• EXERCISE DIRECTIONS
In your copy of the listing below, reproduce each word exactly and include no pictures.

• RECORDS FOR THIS TASK

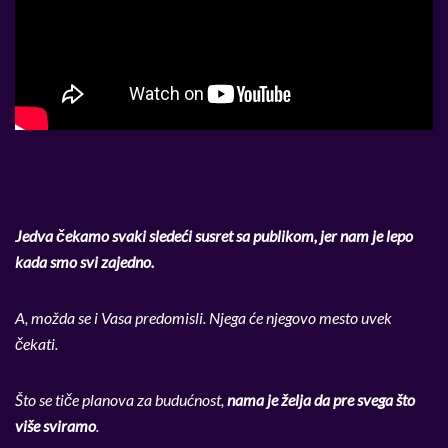
Jedva čekamo svaki sledeći susret sa publikom, jer nam je lepo
kada smo svi zajedno.
A, možda se i Vasa predomisli. Njega će njegovo mesto uvek
čekati.
Što se tiče planova za budućnost,
nama je želja da pre svega što
više sviramo
.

• WRITTEN SOLUTION
Jedva čekamo svaki sledeći susret sa publikom, jer nam je lepo
kada smo svi zajedno.
A, možda se i Vasa predomisli. Njega će njegovo mesto uvek
čekati.
Što se tiče planova za budućnost,
nama je želja da pre svega što
više sviramo
.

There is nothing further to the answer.